2017-03-28 13:57:35
Imbróglio legal. Após quase 20 anos de disputas, autarquia e agência conseguem definir o trâmite desse tipo de pedido e enfrentarão o grande desafio de analisar quase 22 mil processos
São Paulo – O acordo alcançado entre o Instituto Nacional de Propriedade Industrial (INPI) e a Agência Nacional de Vigilância Sanitária (Anvisa) sobre patentes de medicamentos deve acelerar a análise desses processos, de acordo com especialistas ouvidos pelo DCI.
Há atualmente – conforme dados do próprio INPI – 21.733 pedidos de patentes para remédios paralisados por conta da indefinição que existia sobre a responsabilidade de analisar esse tipo de pedido, diz o sócio do escritório Di Blasi, Parente e Associados, Gabriel Di Blasi.
“O INPI só poderia analisar uma patente de medicamento após a anuência da Anvisa. Quando essa anuência não vinha, o INPI engavetava os pedidos”, explica o especialista.
Agora, pela nova regra, aprovada em acordo na semana passada, a Anvisa ainda precisa fazer uma análise prévia, com o objetivo de garantir que o remédio possua eficácia e não traga riscos significativos à saúde. Contudo, ao INPI fica reservado o direito da palavra final e a autarquia pode concordar ou não com a análise da agência caso entre no mérito da patente.
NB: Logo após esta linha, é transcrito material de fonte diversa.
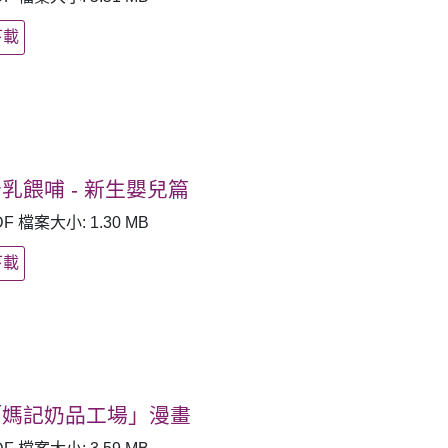
下載
乳餵哺 - 新生嬰兒篇
DF 檔案大小: 1.30 MB
下載
「媽記奶品工場」漫畫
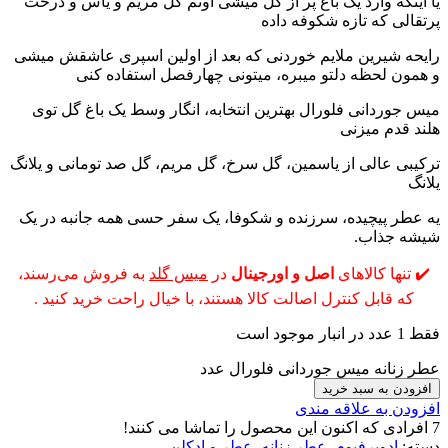
یا اینکه وارد یک باغ پر از گل میشی اونم گل مریم و یاس و درخت
پرتقالی که تازه شکوفه داده
رایحه شیرین ملایم خوردنی که بعد از اولین اسپری عاشقش میشی
و همون لحظه دلتو میبره، میتونی چهارفصل استفاده کنی
میس جوردانی فلورال بهترین انتخابه،‌ انگار وسط یک باغ گل توی
هلند قدم میزنی
ترکیبی عالی از یاسمین، گل سرخ، گل مریم، گل صد تومانی و یلانگ
یلانگ
یه عطر پیچیده، سرزنده و شکوفا، یک سفر حسی همه جانبه در یک
شیشه جذاب.
✔️ تنها کالاهای
اصل و اورجینال
در
میس گلد
به فروش می‌رسند،
که قابل کنترل اصالت کالا هستند، با خیال راحت خرید کنید .
فقط 1 عدد در انبار موجود است
عطر زنانه میس جوردانی فلورال عدد
افزودن به سبد خرید
افزودن به علاقه مندی
7
افرادی که اکنون این محصول را تماشا می کنند!
دسته:
ادوپرفیوم‌
,
عطر زنانه
,
عطر و ادکلن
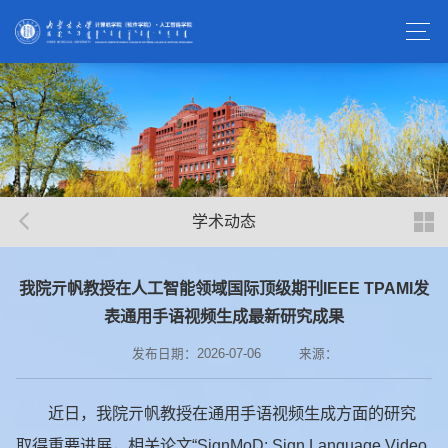
学术动态
我院亓帆教授在人工智能领域国际顶级期刊IEEE TPAMI发
表通用手语视频生成最新研究成果
发布日期：2026-07-06
来源：
近日，我院亓帆教授在通用手语视频生成方面的研究
取得重要进展，相关论文“SignMoD: Sign Language Video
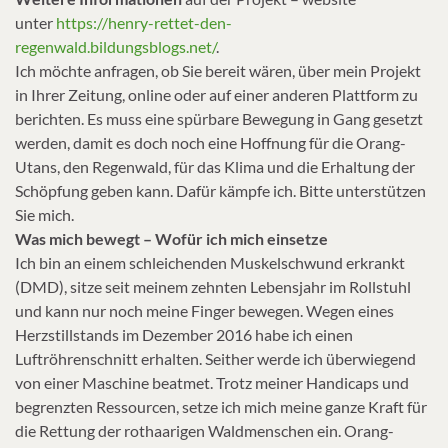
unter
https://henry-rettet-den-
regenwald.bildungsblogs.net/
.
Ich möchte anfragen, ob Sie bereit wären, über mein Projekt
in Ihrer Zeitung, online oder auf einer anderen Plattform zu
berichten. Es muss eine spürbare Bewegung in Gang gesetzt
werden, damit es doch noch eine Hoffnung für die Orang-
Utans, den Regenwald, für das Klima und die Erhaltung der
Schöpfung geben kann. Dafür kämpfe ich. Bitte unterstützen
Sie mich.
Was mich bewegt – Wofür ich mich einsetze
Ich bin an einem schleichenden Muskelschwund erkrankt
(DMD), sitze seit meinem zehnten Lebensjahr im Rollstuhl
und kann nur noch meine Finger bewegen. Wegen eines
Herzstillstands im Dezember 2016 habe ich einen
Luftröhrenschnitt erhalten. Seither werde ich überwiegend
von einer Maschine beatmet. Trotz meiner Handicaps und
begrenzten Ressourcen, setze ich mich meine ganze Kraft für
die Rettung der rothaarigen Waldmenschen ein. Orang-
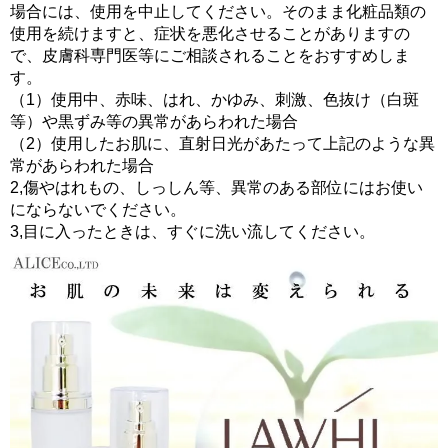
場合には、使用を中止してください。そのまま化粧品類の
使用を続けますと、症状を悪化させることがありますの
で、皮膚科専門医等にご相談されることをおすすめしま
す。
（1）使用中、赤味、はれ、かゆみ、刺激、色抜け（白斑
等）や黒ずみ等の異常があらわれた場合
（2）使用したお肌に、直射日光があたって上記のような異
常があらわれた場合
2,傷やはれもの、しっしん等、異常のある部位にはお使い
にならないでください。
3,目に入ったときは、すぐに洗い流してください。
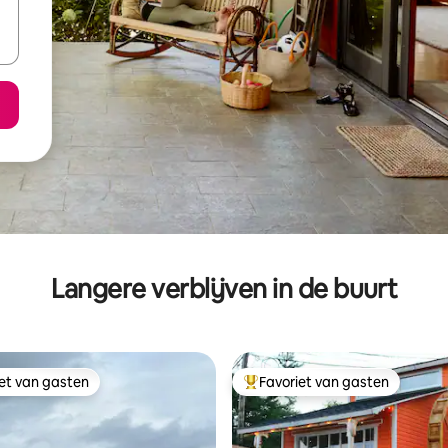
Langere verblijven in de buurt
iet van gasten
Favoriet van gasten
iet van gasten
Topfavoriet van gasten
Di Blasi acredita que, com isso, haverá uma maior segurança jurídica e até redução no estoque de pedidos de patentes.
Para o diretor-executivo do INPI, Mauro Maia, o acordo foi importante porque agora a autarquia poderá colocar os processos em andamento. “O INPI começará o exame desses pedidos represados ao longo de todos esses anos”, garante ele.
No que se refere à rede pública de saúde, Maia conta que a pior consequência do conflito entre Anvisa e INPI era que muitos pedidos de patentes sem fundamento, ao não serem julgados, travavam investimentos.
“O bloqueio da análise gerava insegurança, porque a indústria não quer investir em algo para perder a licença mais tarde. Se o INPI for rápido ao entender que não é necessária uma patente, aquilo já pode estar no domínio público, sendo utilizado pelos fabricantes de genéricos”, comenta o diretor-executivo do INPI.
O sócio da área de propriedade intelectual do Siqueira Castro Advogados, Eduardo Ribeiro Augusto, ressalta que quando uma patente está em vigor, o governo brasileiro pode fazer um pedido de licença compulsória em dois casos: quando houver falta de exploração no território nacional ou quando a comercialização não satisfizer as necessidades dos brasileiros. Quando não há patente, a situação fica mais complicada, comenta.
E para os próprios laboratórios, uma situação em que os pedidos são analisados com mais celeridade é positiva. Ribeiro Augusto destaca que há um investimento muito pesado na criação de medicamentos, e o laboratório, ao criar uma solução técnica para alguma doença, quer obter exclusividade para a exploração daquele remédio. Sem uma análise do pedido de patente, os fabricantes de medicamentos acabavam com poucas alternativas para manter essa exclusividade.
“Quando o empresário tem um pedido aguardando análise no INPI, o máximo que ele pode fazer é notificar um terceiro que queira explorar o mesmo remédio e fazer um pedido em mora”, aponta. Nesse caso, se e quando a patente for concedida, o fabricante que entrou com o pedido de patente pode cobrar o concorrente pelo uso comercial daquele remédio da data do pedido de mora até o momento da concessão da patente. Isso, no entanto, não é o suficiente para os empresários, comenta Augusto.
Histórico
A situação do conflito entre INPI e Anvisa começou, de acordo com os especialistas, em 2001, quando foi introduzido o artigo 229-c na Lei 9.279/1996. Expressa o texto desse artigo: “A concessão de patentes para produtos e processos farmacêuticos dependerá da prévia anuência da Agência Nacional de Vigilância Sanitária”.
“De 1997 a 2001, quando ainda não tinha sido introduzido esse artigo 229-c, o INPI fez o exame de patentes de remédios sozinho, sem contar com a participação da Anvisa”, recorda Eduardo Ribeiro Augusto.
O sócio da banca Daniel Legal & IP Strategy, Ricardo Nunes, destaca que a confusão começou porque a Anvisa entendeu que a alteração da lei lhe dava direitos para analisar os requisitos técnicos de patenteabilidade, que sempre foram de responsabilidade do INPI, e não apenas as questões referentes à eficácia e aos riscos. “Durante essa discussão, a questão chegou a bater na porta da Advocacia Geral da União (AGU). Na época, foi confirmado que a Anvisa só poderia analisar os riscos à saúde, mas a agência recorreu e a questão passou anos sem solução”, acrescenta o advogado.
Procurada, a Anvisa não se manifestou até o fechamento desta edição.